Would you please output the lines from the one holding "обучающихся" to the end of the entries, exactly and with no others?

[Page-level text extractions]
○ ○ ○
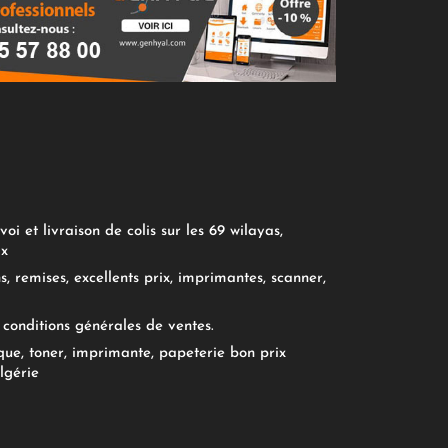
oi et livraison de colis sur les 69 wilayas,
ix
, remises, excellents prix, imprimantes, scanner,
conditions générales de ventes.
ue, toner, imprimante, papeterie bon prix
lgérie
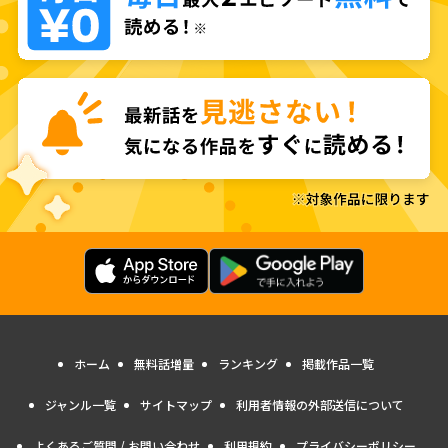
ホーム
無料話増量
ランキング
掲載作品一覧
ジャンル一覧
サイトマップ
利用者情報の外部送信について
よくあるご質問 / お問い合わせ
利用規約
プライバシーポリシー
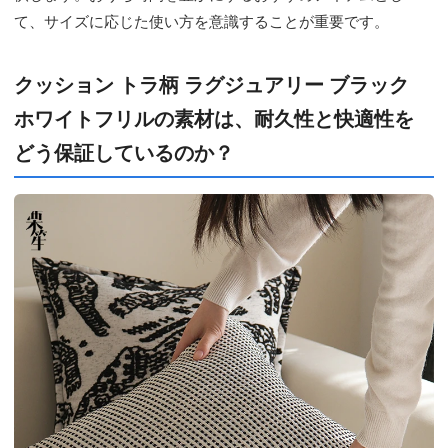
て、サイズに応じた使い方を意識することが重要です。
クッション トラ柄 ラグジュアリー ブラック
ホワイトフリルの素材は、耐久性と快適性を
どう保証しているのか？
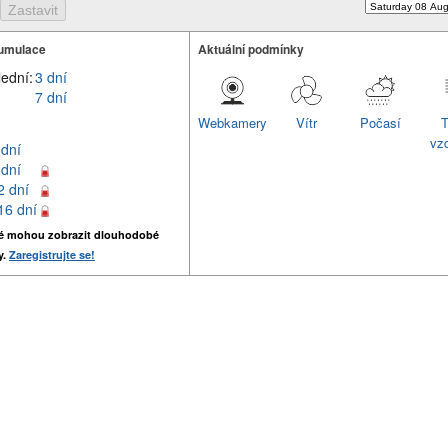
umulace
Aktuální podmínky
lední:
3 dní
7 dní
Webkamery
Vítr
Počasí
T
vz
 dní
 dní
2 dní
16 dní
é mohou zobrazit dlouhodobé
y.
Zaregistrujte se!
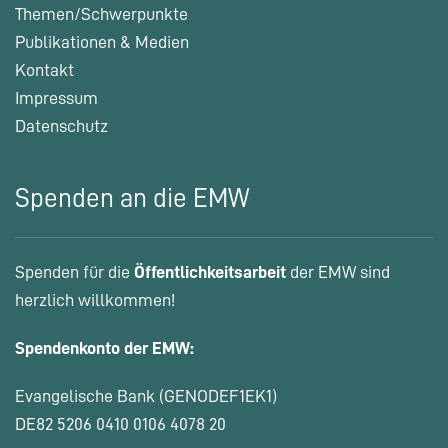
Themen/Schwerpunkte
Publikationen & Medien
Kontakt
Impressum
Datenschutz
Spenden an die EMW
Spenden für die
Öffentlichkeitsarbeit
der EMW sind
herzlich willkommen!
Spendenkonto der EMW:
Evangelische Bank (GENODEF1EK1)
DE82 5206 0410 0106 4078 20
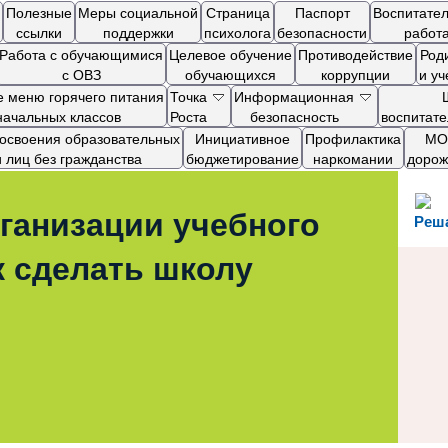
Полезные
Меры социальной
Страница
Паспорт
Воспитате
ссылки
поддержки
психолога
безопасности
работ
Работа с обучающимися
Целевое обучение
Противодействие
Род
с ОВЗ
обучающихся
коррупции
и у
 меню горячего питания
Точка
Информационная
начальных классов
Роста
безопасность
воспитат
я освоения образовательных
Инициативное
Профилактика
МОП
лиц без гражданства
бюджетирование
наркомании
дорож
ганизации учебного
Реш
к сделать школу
○ ○ ○
### ANSWER SECTION
обучающихся
коррупции
и у
 меню горячего питания
Точка
Информационная
начальных классов
Роста
безопасность
воспитат
я освоения образовательных
Инициативное
Профилактика
МОП
лиц без гражданства
бюджетирование
наркомании
дорож
ганизации учебного
Реш
к сделать школу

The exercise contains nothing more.